Suppose $K$ is a field of characteristic $\neq 2$ and suppose $c \in K\setminus K^2$ and $F=K(\sqrt{c})$. Suppose $\alpha=a+b\sqrt{c}$ with $a,b\in K$ so that $\alpha \notin K^2$ and $E=F(\sqrt{\alpha})$. Prove the following equivalences(prove they imply each other):
-$E/K$ is a Galois extension
-$E=F(\sqrt{\alpha'})$ with $\alpha'=a-b\sqrt{c}$
-$\alpha\alpha'=a^2-b^2c\in K^2$ or $c\alpha\alpha'\in K^2$
I am sorry about the lay out, I have no clue how to do it. I am following a beginner course in Galois theory and I really don't know how to start this exercise. Any help is appreciated! Thanks
To understand when $E/K$ might be Galois, it helps to try to write down the minimal polynomial for the generator $\sqrt{\alpha}$ over $K$. Set $\gamma = \sqrt{\alpha}$. Also, set $\alpha' = a-b\sqrt{c}$ and pick $\gamma'$ to be a square root of $\alpha'$. One can guess that when $E/K$ is Galois, then the conjugates of $\gamma$ are $-\gamma$, $\gamma'$, and $-\gamma'$. In fact,
$$ (x - \gamma) (x+ \gamma) (x-\gamma') (x+\gamma') = \left(x^2 - (a+b\sqrt{c}) \right) \left( x^2 - (a-b\sqrt{c}) \right)\\ = x^4 - 2a x^2 + (a^2 - b^2 c) $$
Thus, if this polynomial splits in $E/K$, then $E/K$ will be Galois. Conversely, if $E/K$ is Galois, then some automorphism of $E$ will take $\alpha$ to $\alpha'$ and hence $\gamma$ to $\gamma'$, and hence the polynomial splits.
To summarize, $E/K$ is Galois if and only if $\gamma' = \sqrt{\alpha'}$ is in $E$. The equivalence of the first two statements follows almost immediately from this.
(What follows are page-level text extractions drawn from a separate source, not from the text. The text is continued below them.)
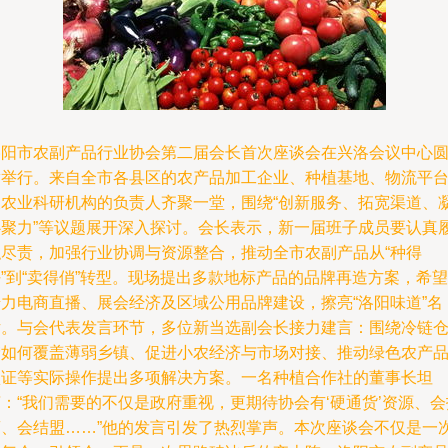
洛阳市农副产品行业协会第二届会长首次座谈会在兴洛会议中心
满举行。来自全市各县区的农产品加工企业、种植基地、物流平
及农业科研机构的负责人齐聚一堂，围绕“创新服务、拓宽渠道、
心聚力”等议题展开深入探讨。会长表示，新一届班子成员要认真
职尽责，加强行业协调与资源整合，推动全市农副产品从“种得
”到“卖得俏”转型。现场提出多款地标产品的品牌再造方案，希望
借力电商直播、展会经济及区域公用品牌建设，擦亮“洛阳味道”名
片。与会代表发言环节，多位新当选副会长接力建言：围绕冷链
储如何覆盖薄弱乡镇、促进小农经济与市场对接、推动绿色农产
认证等实际操作提出多项解决方案。一名种植合作社的董事长坦
：“我们需要的不仅是政府重视，更期待协会有‘硬通货’资源、会
商、会结盟……”他的发言引发了热烈掌声。本次座谈会不仅是一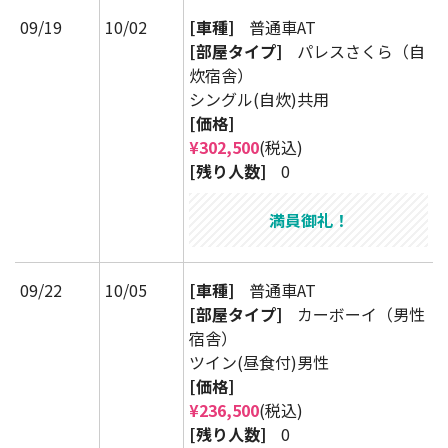
09/19
10/02
[車種]
普通車AT
[部屋タイプ]
パレスさくら（自
炊宿舎）
シングル(自炊)共用
[価格]
¥302,500
(税込)
[残り人数]
0
満員御礼！
09/22
10/05
[車種]
普通車AT
[部屋タイプ]
カーボーイ（男性
宿舎）
ツイン(昼食付)男性
[価格]
¥236,500
(税込)
[残り人数]
0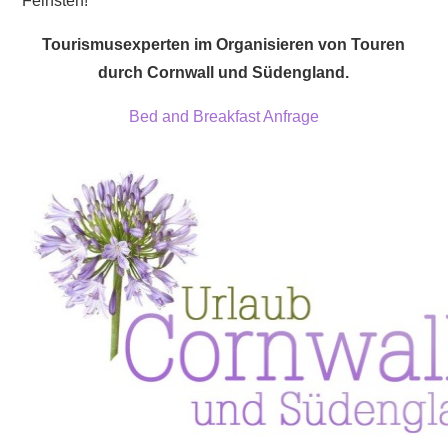
Feinsten!
Tourismusexperten im Organisieren von Touren
durch Cornwall und Südengland.
Bed and Breakfast Anfrage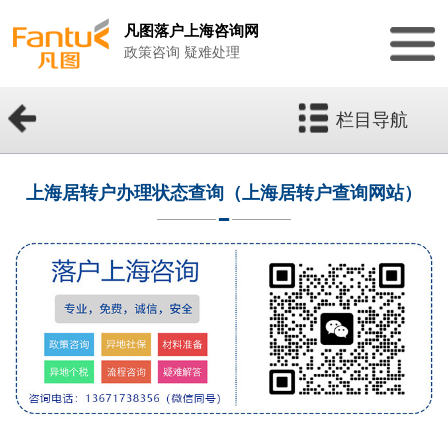
凡图落户上海咨询网
政策咨询 疑难处理
栏目导航
上海居转户办理状态查询（上海居转户查询网站）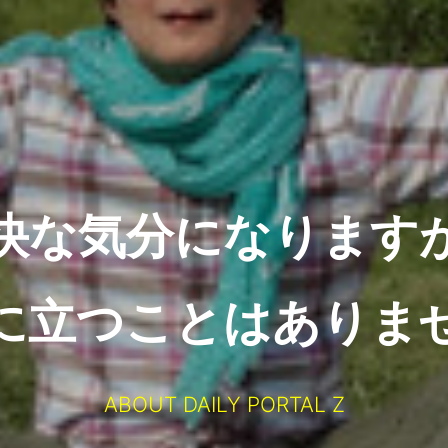
快な気分になります
に立つことはありま
ABOUT DAILY PORTAL Z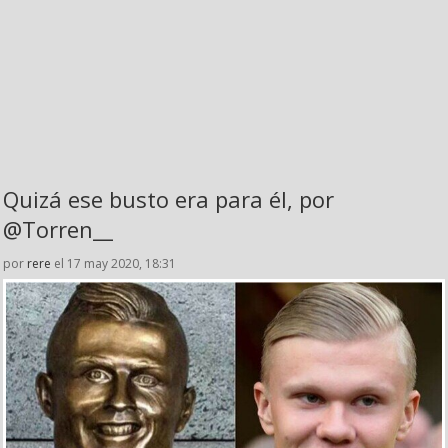
Quizá ese busto era para él, por
@Torren__
por
rere
el 17 may 2020, 18:31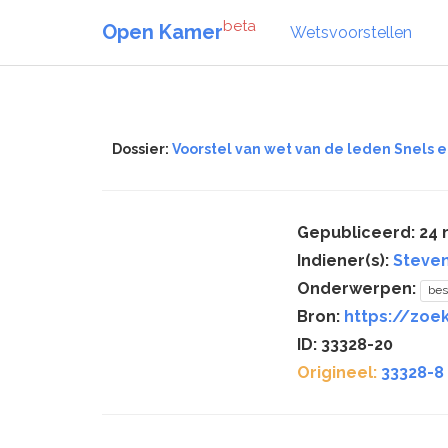
beta
Open Kamer
Wetsvoorstellen
Dossier:
Voorstel van wet van de leden Snels 
Gepubliceerd: 24 
Indiener(s):
Steve
Onderwerpen:
bes
Bron:
https://zoe
ID: 33328-20
Origineel:
33328-8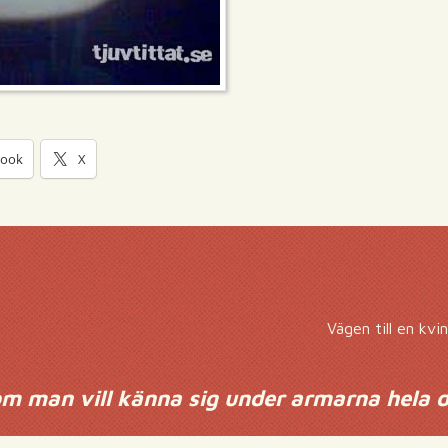
book
X
Vägen till en kv
om man vill känna sig under armarna hela 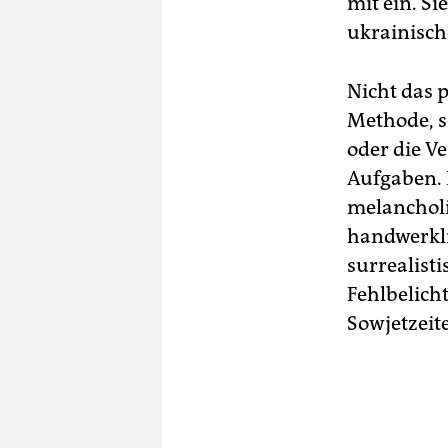
mit ein. S
ukrainisch
Nicht das 
Methode, s
oder die V
Aufgaben. 
melancholi
handwerkli
surrealisti
Fehlbelich
Sowjetzeit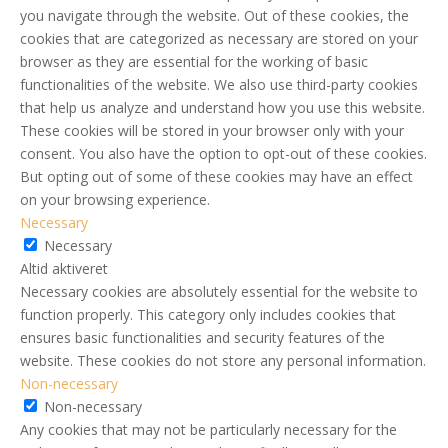
you navigate through the website. Out of these cookies, the
cookies that are categorized as necessary are stored on your
browser as they are essential for the working of basic
functionalities of the website. We also use third-party cookies
that help us analyze and understand how you use this website.
These cookies will be stored in your browser only with your
consent. You also have the option to opt-out of these cookies.
But opting out of some of these cookies may have an effect
on your browsing experience.
Necessary
Necessary
Altid aktiveret
Necessary cookies are absolutely essential for the website to
function properly. This category only includes cookies that
ensures basic functionalities and security features of the
website. These cookies do not store any personal information.
Non-necessary
Non-necessary
Any cookies that may not be particularly necessary for the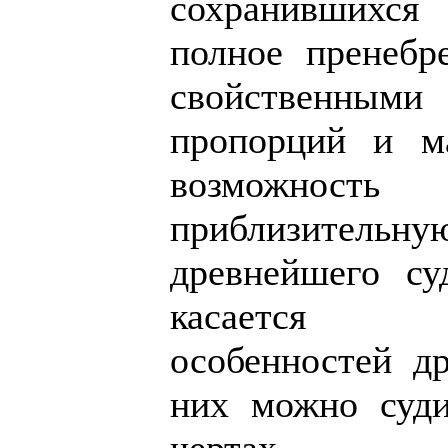
сохранившихс
полное пренебр
свойственным
пропорций и м
возможность 
приблизительну
древнейшего су
касается к
особенностей др
них можно суд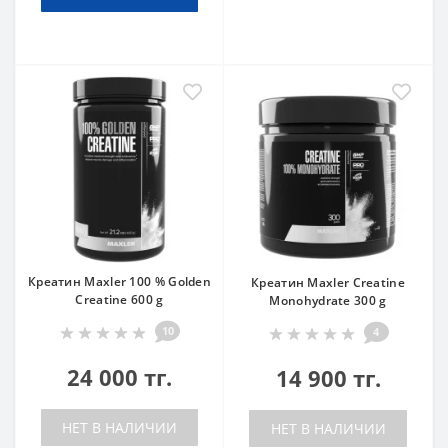
Креатин Maxler 100 % Golden
Креатин Maxler Creatine
Creatine 600 g
Monohydrate 300 g
10
4
24 000 тг.
14 900 тг.
НЕТ В НАЛИЧИИ
НЕТ В НАЛИЧИИ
For the equivalence with the third statement, I suggest trying to show that if $E/K$ is Galois, then $\alpha\alpha'$ is in $\left(F^{\times} \right)^2 \cap K$ by considering the action of various authomorphisms on $\sqrt{\alpha}$ and $\sqrt{\alpha'}$. Then try to show that every element of this intersection is either in $\left(K^{\times} \right)^2$ or is $c$ times such an element. The converse can be shown by assuming that $\alpha \alpha'$ is in $\left(F^{\times} \right)^2 \cap K$ and showing that $\sqrt{\alpha'} \in E$.